== What you need to do ==
Throughout the entries below, report every line where "立即使用" is found.

[Dataset entries]
=== Begin Enclosure ===

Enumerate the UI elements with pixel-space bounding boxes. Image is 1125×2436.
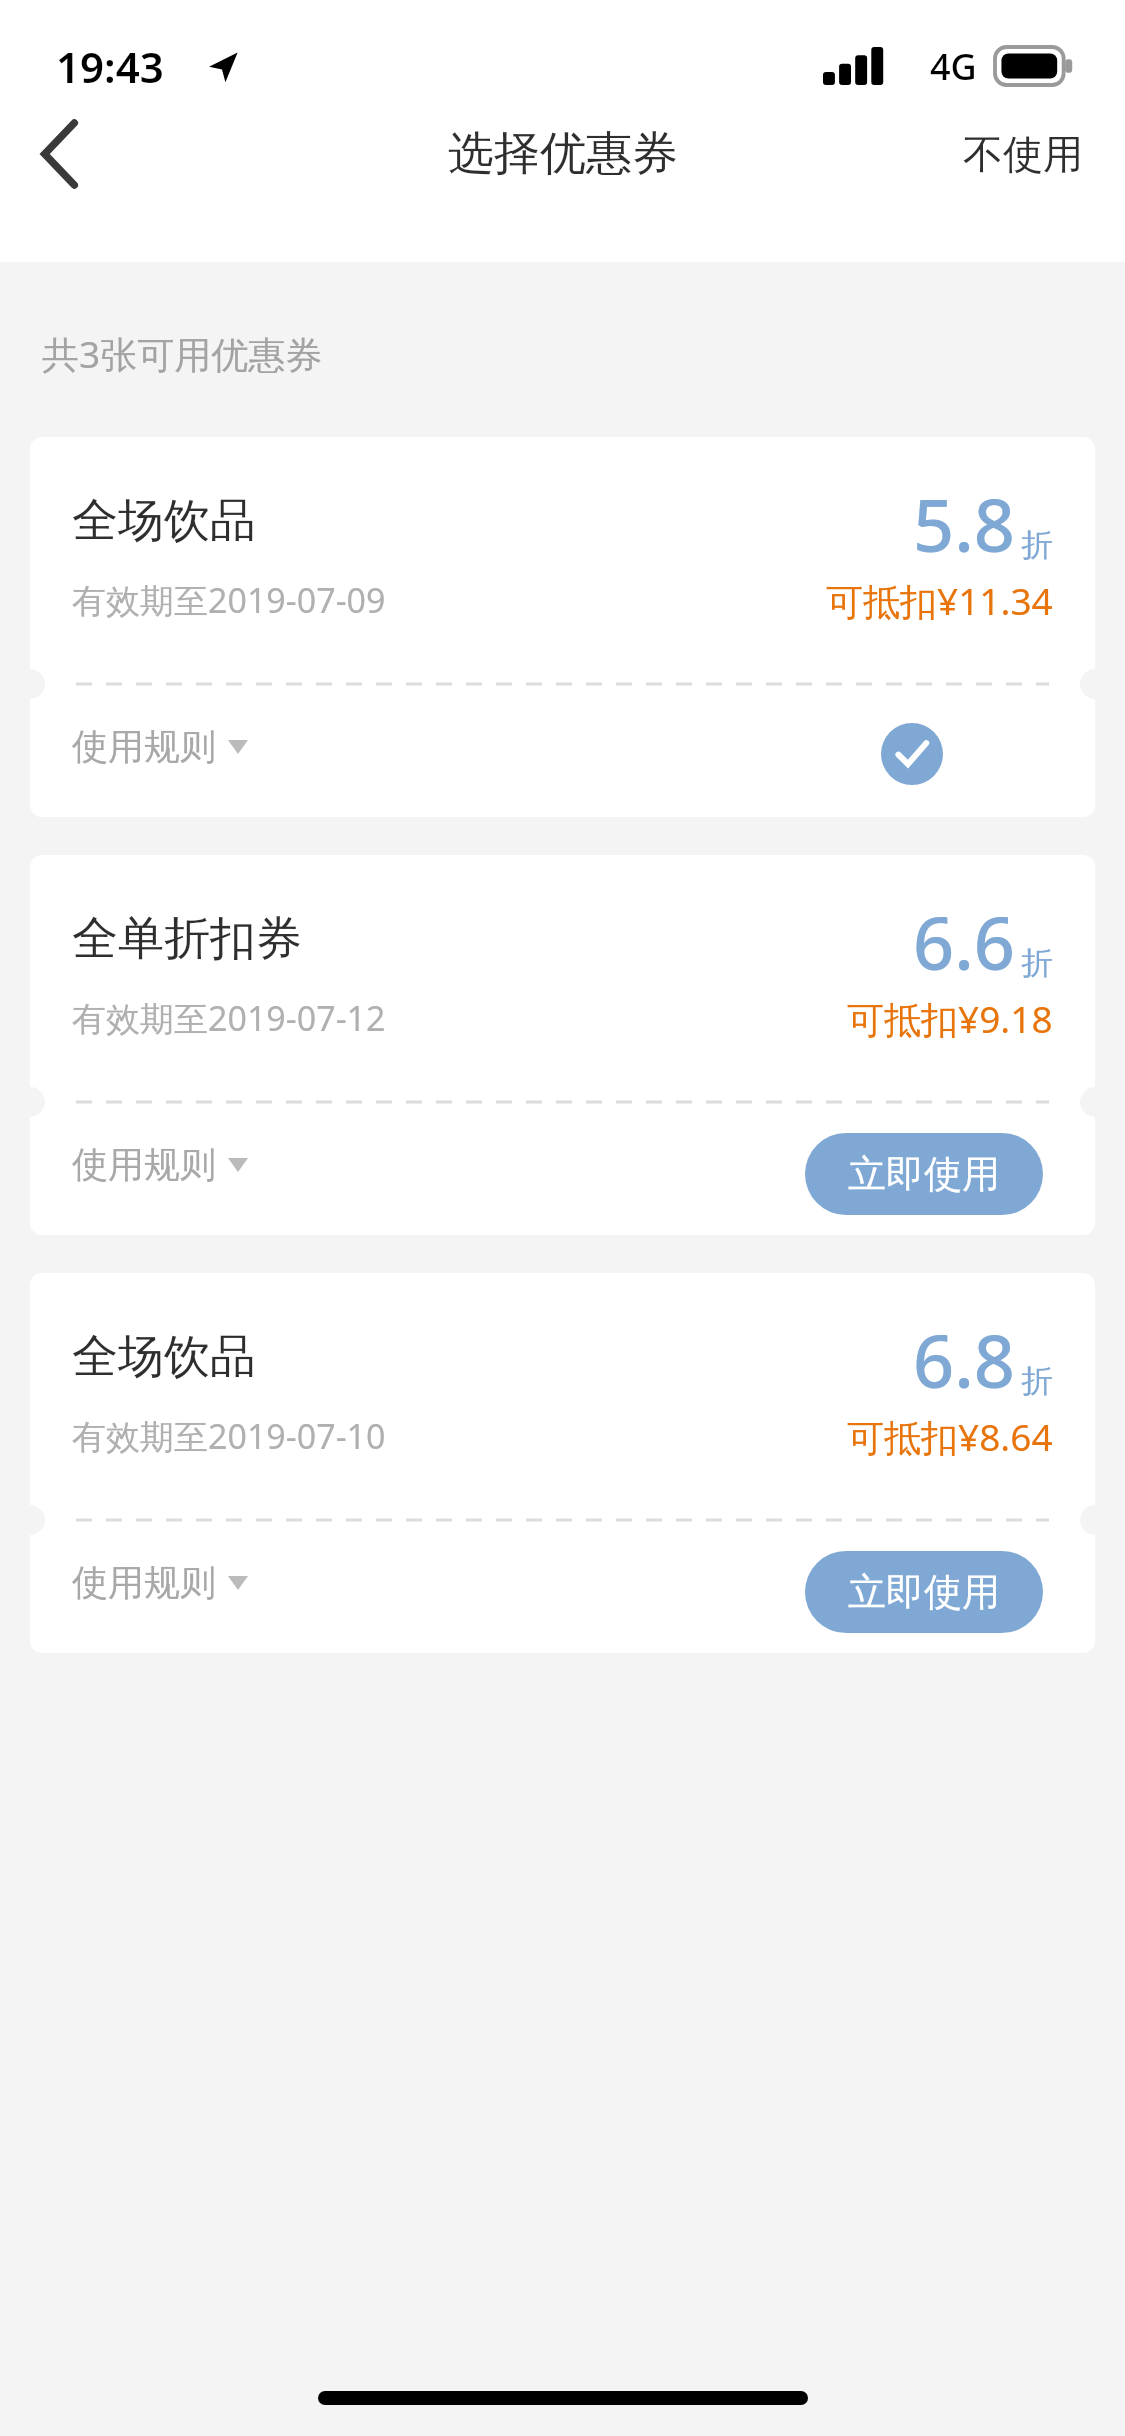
button[interactable]: 全场饮品 [30, 437, 1095, 817]
staticText: 有效期至2019-07-10 [72, 1413, 386, 1459]
button[interactable]: Selected [881, 723, 943, 785]
staticText: 全单折扣券 [72, 910, 302, 968]
staticText: 可抵扣¥8.64 [847, 1411, 1053, 1462]
staticText: 不使用 [963, 129, 1083, 179]
button[interactable]: 使用规则 [72, 1142, 248, 1187]
button[interactable]: 使用规则 [72, 1560, 248, 1605]
button[interactable]: 使用规则 [72, 724, 248, 769]
staticText: 6.6 [913, 893, 1015, 991]
staticText: 5.8 [913, 475, 1015, 573]
button[interactable]: 立即使用 [805, 1133, 1043, 1215]
staticText: 选择优惠券 [448, 125, 678, 183]
staticText: 4G [930, 42, 977, 91]
staticText: 立即使用 [848, 1150, 1000, 1198]
staticText: 立即使用 [848, 1568, 1000, 1616]
staticText: 使用规则 [72, 1142, 216, 1187]
staticText: 共3张可用优惠券 [42, 328, 323, 379]
staticText: 折 [1021, 1361, 1053, 1401]
button[interactable]: 立即使用 [805, 1551, 1043, 1633]
staticText: 全场饮品 [72, 492, 256, 550]
button[interactable]: 全单折扣券 [30, 855, 1095, 1235]
staticText: 有效期至2019-07-09 [72, 577, 386, 623]
staticText: 可抵扣¥11.34 [826, 575, 1053, 626]
staticText: 使用规则 [72, 1560, 216, 1605]
staticText: 使用规则 [72, 724, 216, 769]
staticText: 可抵扣¥9.18 [847, 993, 1053, 1044]
staticText: 19:43 [56, 38, 164, 95]
staticText: 折 [1021, 525, 1053, 565]
button[interactable]: 全场饮品 [30, 1273, 1095, 1653]
button[interactable]: 不使用 [963, 129, 1083, 179]
staticText: 全场饮品 [72, 1328, 256, 1386]
staticText: 有效期至2019-07-12 [72, 995, 386, 1041]
button[interactable]: Back [0, 94, 120, 214]
staticText: 6.8 [913, 1311, 1015, 1409]
staticText: 折 [1021, 943, 1053, 983]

=== End Enclosure ===

== Finished exercise ==
button[interactable]: 立即使用 [805, 1133, 1043, 1215]
staticText: 立即使用 [848, 1150, 1000, 1198]
staticText: 立即使用 [848, 1568, 1000, 1616]
button[interactable]: 立即使用 [805, 1551, 1043, 1633]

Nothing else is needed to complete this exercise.